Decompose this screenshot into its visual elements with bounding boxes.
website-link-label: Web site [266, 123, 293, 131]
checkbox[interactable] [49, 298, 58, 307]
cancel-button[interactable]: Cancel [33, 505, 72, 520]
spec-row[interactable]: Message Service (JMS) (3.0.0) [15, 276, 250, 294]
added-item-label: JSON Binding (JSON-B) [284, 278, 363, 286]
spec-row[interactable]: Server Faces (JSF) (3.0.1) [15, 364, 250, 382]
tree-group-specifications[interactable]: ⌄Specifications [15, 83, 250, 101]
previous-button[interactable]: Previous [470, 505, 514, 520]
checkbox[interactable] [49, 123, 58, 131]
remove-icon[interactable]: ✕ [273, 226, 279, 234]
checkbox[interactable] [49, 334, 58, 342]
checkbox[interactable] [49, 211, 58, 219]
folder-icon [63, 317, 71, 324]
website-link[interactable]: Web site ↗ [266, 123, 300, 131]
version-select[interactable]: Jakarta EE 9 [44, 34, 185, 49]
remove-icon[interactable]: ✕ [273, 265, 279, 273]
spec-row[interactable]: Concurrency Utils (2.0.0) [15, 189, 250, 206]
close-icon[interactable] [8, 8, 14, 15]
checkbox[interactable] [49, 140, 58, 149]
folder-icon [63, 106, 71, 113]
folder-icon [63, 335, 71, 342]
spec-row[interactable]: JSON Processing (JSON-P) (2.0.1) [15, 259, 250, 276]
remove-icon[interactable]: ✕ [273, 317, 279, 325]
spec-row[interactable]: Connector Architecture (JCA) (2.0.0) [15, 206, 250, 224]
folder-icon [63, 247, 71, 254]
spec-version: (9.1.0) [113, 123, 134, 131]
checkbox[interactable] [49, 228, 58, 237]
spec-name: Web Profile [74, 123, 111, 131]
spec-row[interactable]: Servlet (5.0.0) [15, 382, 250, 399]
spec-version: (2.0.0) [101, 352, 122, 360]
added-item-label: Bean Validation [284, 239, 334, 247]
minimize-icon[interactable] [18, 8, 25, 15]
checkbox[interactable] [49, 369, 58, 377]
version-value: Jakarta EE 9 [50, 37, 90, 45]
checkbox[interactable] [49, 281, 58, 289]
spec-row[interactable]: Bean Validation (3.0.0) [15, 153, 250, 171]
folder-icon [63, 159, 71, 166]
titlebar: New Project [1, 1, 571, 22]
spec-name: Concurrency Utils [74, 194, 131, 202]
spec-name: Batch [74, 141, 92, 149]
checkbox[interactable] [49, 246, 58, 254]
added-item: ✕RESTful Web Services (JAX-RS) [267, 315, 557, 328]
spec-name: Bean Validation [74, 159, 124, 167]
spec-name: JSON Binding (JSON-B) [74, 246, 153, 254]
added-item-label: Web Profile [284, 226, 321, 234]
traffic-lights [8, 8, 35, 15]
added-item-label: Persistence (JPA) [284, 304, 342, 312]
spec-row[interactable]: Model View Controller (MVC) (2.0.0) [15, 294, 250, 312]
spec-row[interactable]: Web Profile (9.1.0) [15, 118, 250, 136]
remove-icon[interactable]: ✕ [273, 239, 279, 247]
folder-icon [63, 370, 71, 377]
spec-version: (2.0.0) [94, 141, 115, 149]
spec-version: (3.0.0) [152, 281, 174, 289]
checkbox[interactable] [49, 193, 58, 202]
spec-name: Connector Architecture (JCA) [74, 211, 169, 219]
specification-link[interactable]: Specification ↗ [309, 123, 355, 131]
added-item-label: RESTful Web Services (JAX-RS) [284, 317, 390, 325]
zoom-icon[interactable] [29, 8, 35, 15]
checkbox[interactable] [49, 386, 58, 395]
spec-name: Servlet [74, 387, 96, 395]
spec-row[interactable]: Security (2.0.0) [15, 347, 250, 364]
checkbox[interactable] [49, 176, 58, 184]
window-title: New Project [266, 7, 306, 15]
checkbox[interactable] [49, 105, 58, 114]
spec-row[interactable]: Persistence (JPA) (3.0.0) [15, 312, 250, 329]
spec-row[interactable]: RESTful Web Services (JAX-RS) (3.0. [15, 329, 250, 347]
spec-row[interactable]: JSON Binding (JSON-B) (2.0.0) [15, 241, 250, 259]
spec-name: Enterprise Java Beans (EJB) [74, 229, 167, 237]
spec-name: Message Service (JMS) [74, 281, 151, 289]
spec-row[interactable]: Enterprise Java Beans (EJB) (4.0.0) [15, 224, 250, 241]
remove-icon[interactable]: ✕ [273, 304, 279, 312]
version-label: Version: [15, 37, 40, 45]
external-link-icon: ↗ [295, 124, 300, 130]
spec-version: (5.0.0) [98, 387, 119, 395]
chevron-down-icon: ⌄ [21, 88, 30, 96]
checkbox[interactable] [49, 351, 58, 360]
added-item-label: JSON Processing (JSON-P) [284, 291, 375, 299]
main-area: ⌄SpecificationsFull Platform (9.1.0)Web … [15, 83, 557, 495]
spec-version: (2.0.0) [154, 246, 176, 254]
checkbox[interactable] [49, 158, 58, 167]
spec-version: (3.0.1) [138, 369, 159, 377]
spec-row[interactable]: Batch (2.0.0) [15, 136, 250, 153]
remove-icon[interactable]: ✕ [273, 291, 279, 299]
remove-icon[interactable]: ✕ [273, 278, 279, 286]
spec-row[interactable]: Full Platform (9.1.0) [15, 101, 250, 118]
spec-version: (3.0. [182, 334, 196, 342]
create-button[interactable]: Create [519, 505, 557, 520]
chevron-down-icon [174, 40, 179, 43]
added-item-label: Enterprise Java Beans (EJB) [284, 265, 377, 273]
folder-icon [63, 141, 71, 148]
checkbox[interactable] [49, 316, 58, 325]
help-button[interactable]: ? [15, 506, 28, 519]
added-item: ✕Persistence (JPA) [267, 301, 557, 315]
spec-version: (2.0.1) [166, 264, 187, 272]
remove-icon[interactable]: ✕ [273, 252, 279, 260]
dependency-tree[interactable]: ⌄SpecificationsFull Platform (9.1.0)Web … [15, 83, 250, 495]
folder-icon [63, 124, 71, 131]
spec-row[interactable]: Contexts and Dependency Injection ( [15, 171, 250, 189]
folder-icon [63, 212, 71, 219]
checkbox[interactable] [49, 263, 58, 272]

^^^^^^^^

DIRECTIONS FOR THIS TASK:
Every entry above should be transcribed exactly and in full.

FINISHED TASK:
Decompose this screenshot into its visual elements with bounding boxes.
website-link-label: Web site [266, 123, 293, 131]
checkbox[interactable] [49, 298, 58, 307]
cancel-button[interactable]: Cancel [33, 505, 72, 520]
spec-row[interactable]: Message Service (JMS) (3.0.0) [15, 276, 250, 294]
added-item-label: JSON Binding (JSON-B) [284, 278, 363, 286]
spec-row[interactable]: Server Faces (JSF) (3.0.1) [15, 364, 250, 382]
tree-group-specifications[interactable]: ⌄Specifications [15, 83, 250, 101]
previous-button[interactable]: Previous [470, 505, 514, 520]
checkbox[interactable] [49, 123, 58, 131]
remove-icon[interactable]: ✕ [273, 226, 279, 234]
checkbox[interactable] [49, 334, 58, 342]
checkbox[interactable] [49, 211, 58, 219]
folder-icon [63, 317, 71, 324]
website-link[interactable]: Web site ↗ [266, 123, 300, 131]
version-select[interactable]: Jakarta EE 9 [44, 34, 185, 49]
remove-icon[interactable]: ✕ [273, 265, 279, 273]
spec-row[interactable]: Concurrency Utils (2.0.0) [15, 189, 250, 206]
close-icon[interactable] [8, 8, 14, 15]
checkbox[interactable] [49, 140, 58, 149]
folder-icon [63, 106, 71, 113]
folder-icon [63, 335, 71, 342]
spec-row[interactable]: JSON Processing (JSON-P) (2.0.1) [15, 259, 250, 276]
remove-icon[interactable]: ✕ [273, 317, 279, 325]
spec-row[interactable]: Connector Architecture (JCA) (2.0.0) [15, 206, 250, 224]
folder-icon [63, 247, 71, 254]
spec-version: (9.1.0) [113, 123, 134, 131]
checkbox[interactable] [49, 228, 58, 237]
spec-name: Web Profile [74, 123, 111, 131]
spec-row[interactable]: Servlet (5.0.0) [15, 382, 250, 399]
spec-version: (2.0.0) [101, 352, 122, 360]
added-item-label: Bean Validation [284, 239, 334, 247]
minimize-icon[interactable] [18, 8, 25, 15]
checkbox[interactable] [49, 369, 58, 377]
version-value: Jakarta EE 9 [50, 37, 90, 45]
checkbox[interactable] [49, 281, 58, 289]
spec-row[interactable]: Bean Validation (3.0.0) [15, 153, 250, 171]
folder-icon [63, 159, 71, 166]
titlebar: New Project [1, 1, 571, 22]
spec-name: Concurrency Utils [74, 194, 131, 202]
spec-name: Batch [74, 141, 92, 149]
checkbox[interactable] [49, 246, 58, 254]
added-item: ✕RESTful Web Services (JAX-RS) [267, 315, 557, 328]
spec-name: Bean Validation [74, 159, 124, 167]
spec-name: JSON Binding (JSON-B) [74, 246, 153, 254]
added-item-label: Web Profile [284, 226, 321, 234]
traffic-lights [8, 8, 35, 15]
added-item-label: Persistence (JPA) [284, 304, 342, 312]
spec-row[interactable]: Model View Controller (MVC) (2.0.0) [15, 294, 250, 312]
spec-row[interactable]: Web Profile (9.1.0) [15, 118, 250, 136]
remove-icon[interactable]: ✕ [273, 239, 279, 247]
folder-icon [63, 370, 71, 377]
spec-version: (2.0.0) [94, 141, 115, 149]
spec-version: (3.0.0) [152, 281, 174, 289]
checkbox[interactable] [49, 193, 58, 202]
spec-name: Connector Architecture (JCA) [74, 211, 169, 219]
specification-link[interactable]: Specification ↗ [309, 123, 355, 131]
added-item-label: RESTful Web Services (JAX-RS) [284, 317, 390, 325]
zoom-icon[interactable] [29, 8, 35, 15]
checkbox[interactable] [49, 386, 58, 395]
spec-name: Servlet [74, 387, 96, 395]
spec-row[interactable]: Security (2.0.0) [15, 347, 250, 364]
checkbox[interactable] [49, 176, 58, 184]
window-title: New Project [266, 7, 306, 15]
checkbox[interactable] [49, 105, 58, 114]
spec-row[interactable]: Persistence (JPA) (3.0.0) [15, 312, 250, 329]
spec-row[interactable]: RESTful Web Services (JAX-RS) (3.0. [15, 329, 250, 347]
spec-row[interactable]: JSON Binding (JSON-B) (2.0.0) [15, 241, 250, 259]
spec-name: Enterprise Java Beans (EJB) [74, 229, 167, 237]
spec-name: Message Service (JMS) [74, 281, 151, 289]
spec-row[interactable]: Enterprise Java Beans (EJB) (4.0.0) [15, 224, 250, 241]
remove-icon[interactable]: ✕ [273, 304, 279, 312]
version-label: Version: [15, 37, 40, 45]
external-link-icon: ↗ [295, 124, 300, 130]
spec-version: (5.0.0) [98, 387, 119, 395]
chevron-down-icon: ⌄ [21, 88, 30, 96]
checkbox[interactable] [49, 351, 58, 360]
added-item-label: JSON Processing (JSON-P) [284, 291, 375, 299]
main-area: ⌄SpecificationsFull Platform (9.1.0)Web … [15, 83, 557, 495]
spec-version: (2.0.0) [154, 246, 176, 254]
checkbox[interactable] [49, 158, 58, 167]
spec-version: (3.0.1) [138, 369, 159, 377]
spec-row[interactable]: Batch (2.0.0) [15, 136, 250, 153]
remove-icon[interactable]: ✕ [273, 291, 279, 299]
remove-icon[interactable]: ✕ [273, 278, 279, 286]
spec-row[interactable]: Full Platform (9.1.0) [15, 101, 250, 118]
spec-version: (3.0. [182, 334, 196, 342]
create-button[interactable]: Create [519, 505, 557, 520]
chevron-down-icon [174, 40, 179, 43]
added-item-label: Enterprise Java Beans (EJB) [284, 265, 377, 273]
folder-icon [63, 141, 71, 148]
checkbox[interactable] [49, 316, 58, 325]
help-button[interactable]: ? [15, 506, 28, 519]
added-item: ✕Persistence (JPA) [267, 301, 557, 315]
spec-version: (2.0.1) [166, 264, 187, 272]
remove-icon[interactable]: ✕ [273, 252, 279, 260]
dependency-tree[interactable]: ⌄SpecificationsFull Platform (9.1.0)Web … [15, 83, 250, 495]
folder-icon [63, 124, 71, 131]
spec-row[interactable]: Contexts and Dependency Injection ( [15, 171, 250, 189]
folder-icon [63, 212, 71, 219]
checkbox[interactable] [49, 263, 58, 272]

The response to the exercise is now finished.